__What is required__
Every line of the material below should be output exactly as written, with the images skipped.
★ ★ ★ ★ ★ ★ ★
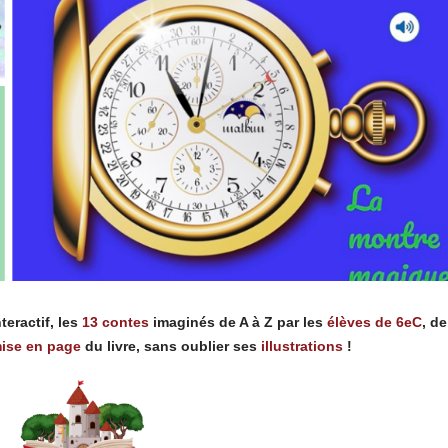
teractif, les
13 contes
imaginés de A à Z par les
élèves de 6eC
, de
ise en page
du livre, sans oublier ses
illustrations
!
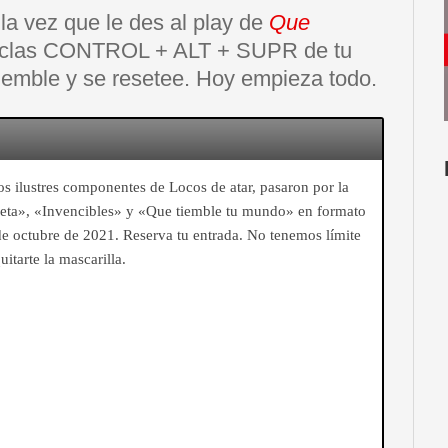
la vez que le des al play de
Que
teclas CONTROL + ALT + SUPR de tu
iemble y se resetee. Hoy empieza todo.
s ilustres componentes de Locos de atar, pasaron por la
ta», «Invencibles» y «Que tiemble tu mundo» en formato
de octubre de 2021. Reserva tu entrada. No tenemos límite
itarte la mascarilla.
★ ★ ★ ★ ★ ★ ★
__Exercise answer__
teractif, les
13 contes
imaginés de A à Z par les
élèves de 6eC
, de
ise en page
du livre, sans oublier ses
illustrations
!
la vez que le des al play de
Que
teclas CONTROL + ALT + SUPR de tu
iemble y se resetee. Hoy empieza todo.
s ilustres componentes de Locos de atar, pasaron por la
ta», «Invencibles» y «Que tiemble tu mundo» en formato
de octubre de 2021. Reserva tu entrada. No tenemos límite
itarte la mascarilla.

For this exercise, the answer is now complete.